[REQUIRED ACTION]: The copy you return should hold every record below word for word and no images.
━━ RECORDS PROVIDED
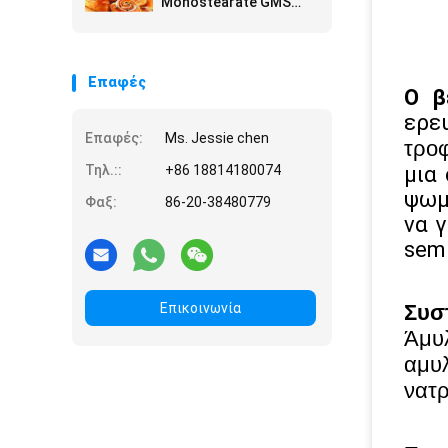
Monostearate GMS
τσιπ πατατών τη
Glyceryl σκόνη
Επαφές
Ο β
ερε
Επαφές:
Ms. Jessie chen
τροφ
Τηλ.::
+86 18814180074
μια
ψωμ
Φαξ:
86-20-38480779
να 
semi
Επικοινωνία
Συσ
Άμυλ
αμυλ
νατρ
━━━━
[ANSWER SECTION]:
Monostearate GMS
τσιπ πατατών τη
Glyceryl σκόνη
Επαφές
Ο β
ερε
Επαφές:
Ms. Jessie chen
τροφ
Τηλ.::
+86 18814180074
μια
ψωμ
Φαξ:
86-20-38480779
να 
semi
Επικοινωνία
Συσ
Άμυλ
αμυλ
νατρ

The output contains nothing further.